Source code for openoptics.DeviceManager
# Copyright (c) Max-Planck-Gesellschaft zur Förderung der Wissenschaften e.V.
# Developed at the Max Planck Institute for Informatics, Network and Cloud Systems Group
#
# Author: Yiming Lei (ylei@mpi-inf.mpg.de)
#
# This software is licensed for non-commercial scientific research purposes only.
#
# License text: Creative Commons NC BY SA 4.0
# https://creativecommons.org/licenses/by-nc-sa/4.0/deed.en
import sys
from openoptics.backends.base import BackendBase
[docs]
class DeviceManager:
"""
OpenOptics DeviceManager. Monitor and configure the network at runtime.
"""
def __init__(self, backend: BackendBase, tor_ocs_ports, nb_queue, event_publisher=None):
sys.path.insert(1, "../behavioral-model/targets/tor_switch")
sys.path.insert(1, "../behavioral-model/tools")
from tswitch_CLI import TorSwitchAPI
import runtime_CLI
self.switches = backend.get_tor_switches()
self.optical_switches = backend.get_optical_switches()
self.switch_clients = {} # ToR switch name -> custom thrift client
services = TorSwitchAPI.get_thrift_services()
for sw in self.switches:
switch_client = runtime_CLI.thrift_connect(
"localhost", sw.thrift_port, services
)[0]
self.switch_clients[sw.name] = switch_client
# OCS switches: we only need the standard BMv2 runtime client for
# `bm_counter_read` — hits/misses are scraped from P4 counters.

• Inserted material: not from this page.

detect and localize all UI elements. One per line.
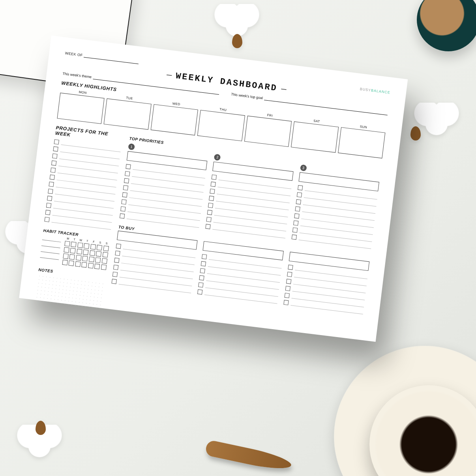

self.ocs_standard_clients = {} # OCS switch name -> Standard client
std_services = runtime_CLI.RuntimeAPI.get_thrift_services(
runtime_CLI.PreType.SimplePreLAG
)
for sw in self.optical_switches:
try:
standard_client = runtime_CLI.thrift_connect(
"localhost", sw.thrift_port, std_services
)[0]
self.ocs_standard_clients[sw.name] = standard_client
except Exception:
# OCS absent / not reachable: skip, get_ocs_metric() returns {} for it.
pass
self.tor_ocs_ports = tor_ocs_ports
self.nb_queue = nb_queue
self._event_publisher = event_publisher
self._ocs_counters_warned = False
[docs]
def get_device_metric(self) -> dict:
"""
Get device metric (queue depth, loss rate, latency, ...)
Return:
A dict per switch with keys:
- ``pq_depth``: ``{(port, queue): depth_in_packets}``
- ``pq_latency``: ``{(port, queue): (mean_us, max_us)}`` — only
present for (port, queue) pairs that had at least one sample
in the current window.
- ``drop_ctr``: aggregate drop counter
"""
dict_device_metric = {}
for sw_name, switch_client in self.switch_clients.items():
try:
device_metric = switch_client.get_device_metric()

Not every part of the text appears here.